IF something is rotten in the state of Denmark, then there is a definite intrigue with that issue for theatre companies in Scotland this particular season. The Royal Conservatoire's Hamlet is the first of three to be performed in Glasgow over the summer with an al fresco Hamlet in July (from Bard in the Botanics) and a further offering from the Citizens Theatre, opening the day after the Scottish independence referendum.

Arguably Shakespeare's most culturally penetrating play, with much of his clever wordplay still in common usage, the Conservatoire's examination of reason or madness is heightened by the fact Hamlet is performed by three actors from the BA Acting programme.

Andreas Munoz, Francesca Tomlinson and Rhys Warrington bring different aspects of the Prince's character alive: Munoz oozes a brooding physicality, Tomlinson offers deep thinking combined with probing questioning, and Warrington throws in some cheeky playfulness. This works best in the soliloquies but also proves effective when the trio speak in unison (although this is sometimes hampered by differences in diction and delivery).

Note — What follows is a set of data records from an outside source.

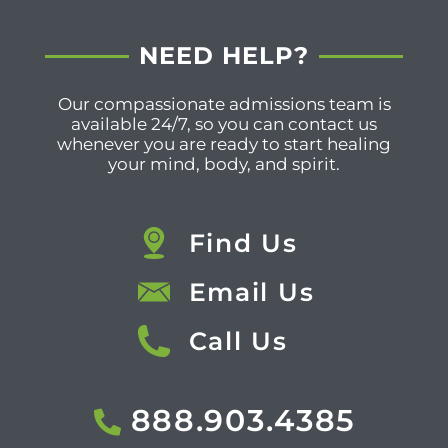
NEED HELP?
Our compassionate admissions team is
available 24/7, so you can contact us
whenever you are ready to start healing
your mind, body, and spirit.
Find Us
Email Us
Call Us
888.903.4385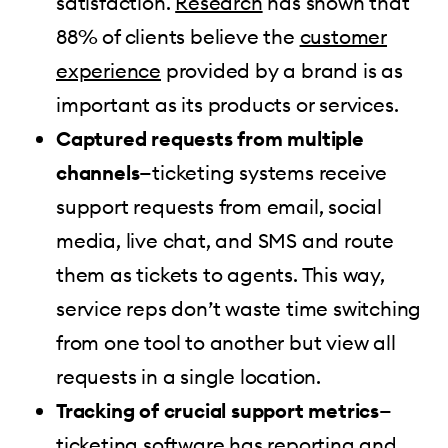
satisfaction.
Research
has shown that
88% of clients believe the
customer
experience
provided by a brand is as
important as its products or services.
Captured requests from multiple
channels
—ticketing systems receive
support requests from email, social
media, live chat, and SMS and route
them as tickets to agents. This way,
service reps don’t waste time switching
from one tool to another but view all
requests in a single location.
Tracking of crucial support metrics
—
ticketing software has reporting and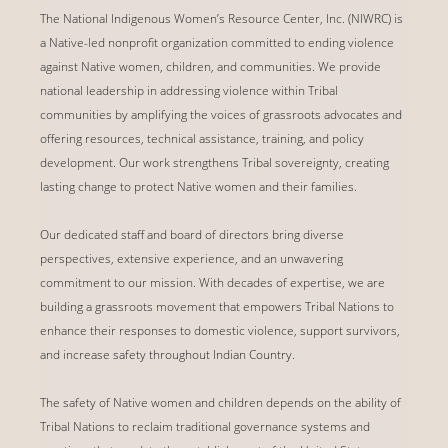
The National Indigenous Women’s Resource Center, Inc. (NIWRC) is
a Native-led nonprofit organization committed to ending violence
against Native women, children, and communities. We provide
national leadership in addressing violence within Tribal
communities by amplifying the voices of grassroots advocates and
offering resources, technical assistance, training, and policy
development. Our work strengthens Tribal sovereignty, creating
lasting change to protect Native women and their families.
Our dedicated staff and board of directors bring diverse
perspectives, extensive experience, and an unwavering
commitment to our mission. With decades of expertise, we are
building a grassroots movement that empowers Tribal Nations to
enhance their responses to domestic violence, support survivors,
and increase safety throughout Indian Country.
The safety of Native women and children depends on the ability of
Tribal Nations to reclaim traditional governance systems and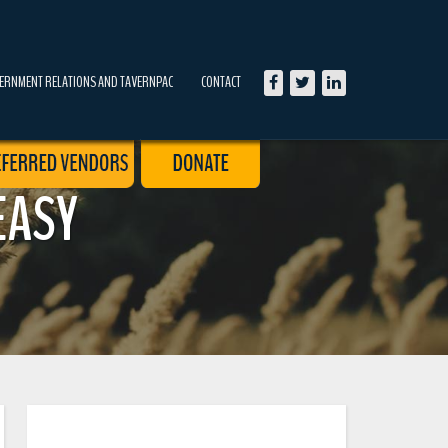
ERNMENT RELATIONS AND TAVERNPAC
CONTACT
EASY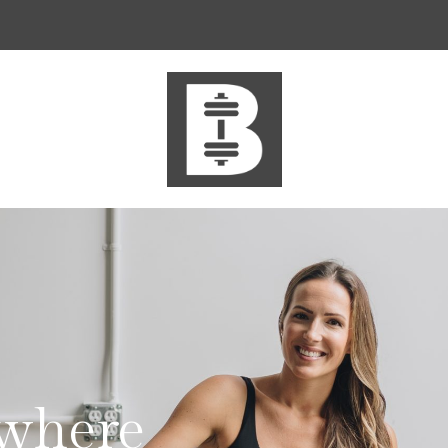
where
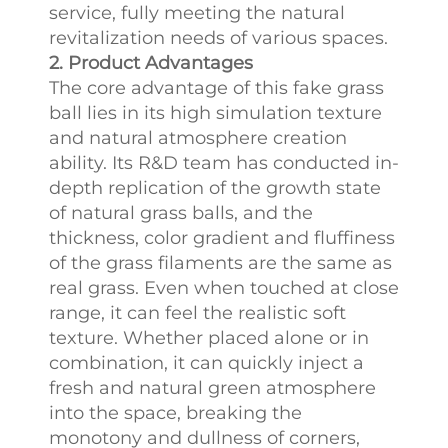
service, fully meeting the natural
revitalization needs of various spaces.​
2. Product Advantages
The core advantage of this fake grass
ball lies in its high simulation texture
and natural atmosphere creation
ability. Its R&D team has conducted in-
depth replication of the growth state
of natural grass balls, and the
thickness, color gradient and fluffiness
of the grass filaments are the same as
real grass. Even when touched at close
range, it can feel the realistic soft
texture. Whether placed alone or in
combination, it can quickly inject a
fresh and natural green atmosphere
into the space, breaking the
monotony and dullness of corners,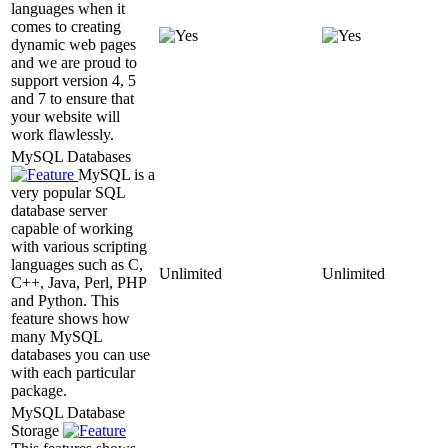
languages when it
comes to creating
dynamic web pages
and we are proud to
support version 4, 5
and 7 to ensure that
your website will
work flawlessly.
MySQL Databases
MySQL is a
very popular SQL
database server
capable of working
with various scripting
languages such as C,
Unlimited
Unlimited
C++, Java, Perl, PHP
and Python. This
feature shows how
many MySQL
databases you can use
with each particular
package.
MySQL Database
Storage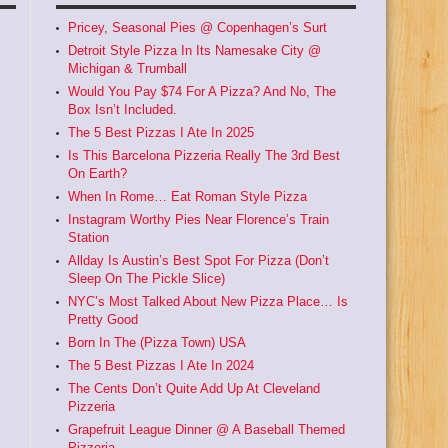
Pricey, Seasonal Pies @ Copenhagen’s Surt
Detroit Style Pizza In Its Namesake City @
Michigan & Trumball
Would You Pay $74 For A Pizza? And No, The
Box Isn’t Included.
The 5 Best Pizzas I Ate In 2025
Is This Barcelona Pizzeria Really The 3rd Best
On Earth?
When In Rome… Eat Roman Style Pizza
Instagram Worthy Pies Near Florence’s Train
Station
Allday Is Austin’s Best Spot For Pizza (Don’t
Sleep On The Pickle Slice)
NYC’s Most Talked About New Pizza Place… Is
Pretty Good
Born In The (Pizza Town) USA
The 5 Best Pizzas I Ate In 2024
The Cents Don’t Quite Add Up At Cleveland
Pizzeria
Grapefruit League Dinner @ A Baseball Themed
Pizzeria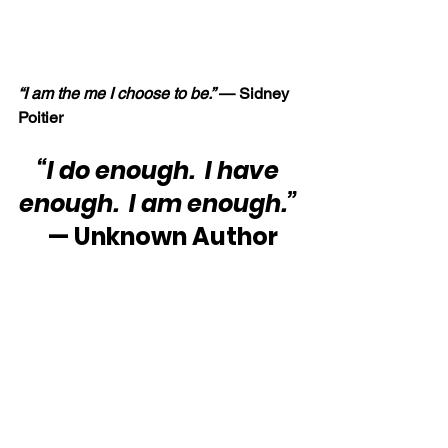
“I am the me I choose to be.” 
— Sidney 
Poitier
“I do enough.  I have 
enough.  I am enough.”
 — Unknown Author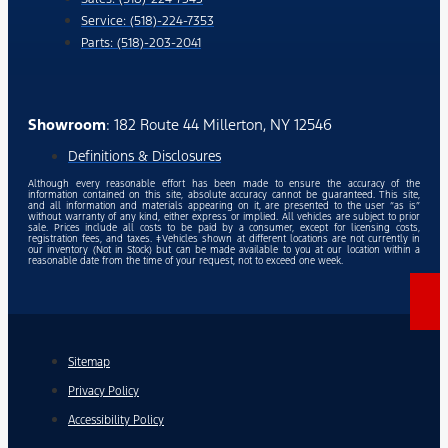
Service: (518)-224-7353
Parts: (518)-203-2041
Showroom
: 182 Route 44 Millerton, NY 12546
Definitions & Disclosures
Although every reasonable effort has been made to ensure the accuracy of the
information contained on this site, absolute accuracy cannot be guaranteed. This site,
and all information and materials appearing on it, are presented to the user “as is”
without warranty of any kind, either express or implied. All vehicles are subject to prior
sale. Prices include all costs to be paid by a consumer, except for licensing costs,
registration fees, and taxes. ‡Vehicles shown at different locations are not currently in
our inventory (Not in Stock) but can be made available to you at our location within a
reasonable date from the time of your request, not to exceed one week.
Sitemap
Privacy Policy
Accessibility Policy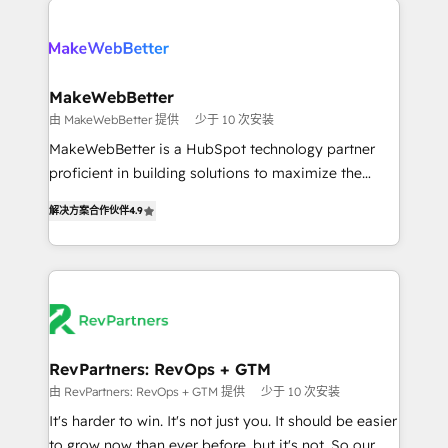
turn HubSpot into a revenue engine. We onboard
explore whether S2 is the partner you’ve been
your team, migrate your data, and build AI-powered
looking for...and get your next big initiative moving!
workflows that drive adoption from week one, in
your time zone. What we do ➤ Onboarding: Live in
MakeWebBetter
weeks, with workflows built around your business,
由 MakeWebBetter 提供
少于 10 次安装
not a template. ➤ Migration: Move from any legacy
MakeWebBetter is a HubSpot technology partner
CRM. Zero downtime, full data integrity. ➤
proficient in building solutions to maximize the
Implementation: Configure HubSpot to run your
operational efficiency of HubSpot. The fastest-
revenue process. Sales, marketing, and service wired
解决方案合作伙伴
4.9
growing tech-enabler & facilitator, MakeWebBetter,
together. ➤ AI and Integrations: Layer Breeze AI,
hands you the blend of HubSpot expertise &
custom agents, and APIs to remove manual work. ➤
eminent solutions & integrations. Trust us to
Ongoing Management: Monthly tune-ups, feature
streamline your HubSpot experience. 🚀HubSpot
rollouts, adoption coaching. Buying HubSpot,
Elite Partners with 10+ years of HubSpot experience
switching to it, or reviving a stale portal? We are
🤝HubSpot Premier Integration partner 🤝Google
built for the work.
Premier Partner 2023 🌟5 HubSpot Accreditations 🌟
RevPartners: RevOps + GTM
Won HubSpot Theme Challenge 2021 🌟INBOUND’19
由 RevPartners: RevOps + GTM 提供
少于 10 次安装
HubSpot Rising Star Why us? Harnessing the full
It's harder to win. It's not just you. It should be easier
potential of the powerful HubSpot CRM. ✔️A team of
to grow now than ever before, but it's not. So our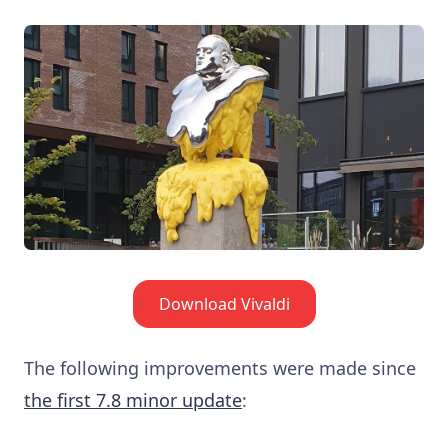
Download Vivaldi
The following improvements were made since
the first 7.8 minor update
: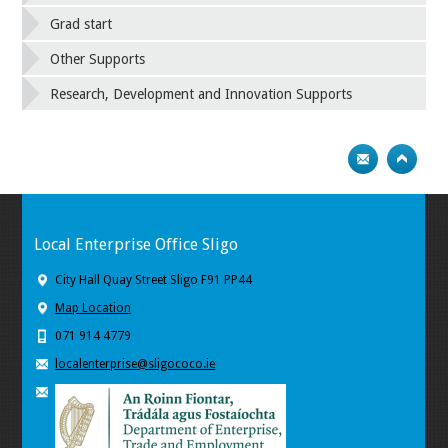
Grad start
Other Supports
Research, Development and Innovation Supports
Local Enterprise Office Sligo
City Hall Quay Street Sligo F91 PP44
Map Location
071 914 4779
localenterprise@sligococo.ie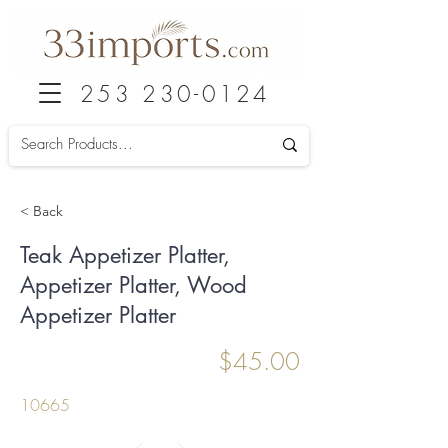
253 230-0124
< Back
Teak Appetizer Platter,
Appetizer Platter, Wood
Appetizer Platter
$45.00
10665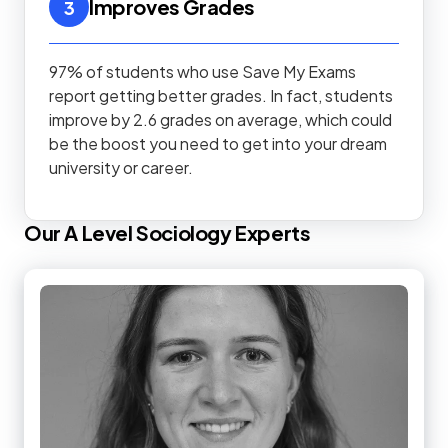
Improves Grades
3
97% of students who use Save My Exams
report getting better grades. In fact, students
improve by 2.6 grades on average, which could
be the boost you need to get into your dream
university or career.
Our
A Level
Sociology
Experts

The conceit, which works well for the character of Hamlet, is less successful for the dual-roled Ophelia (Tania Van Amse and Emma Read). The directors, Hugh Hodgart and Katya Kamotskaia, concede the casting is "to more equitably share the opportunity" which is an altogether understandable impulse to best showcase the final year students.

Martin Donaghy's Claudius is suitably calculating with an undercurrent of menace while Adam Newington's Laertes is most memorable for his beautiful timbre. A final nod to Meghan Tyler for providing some much-needed light relief as the jocular Gravedigger. But it would be good to see more light and shade in the next two productions of this revenge tragedy, please.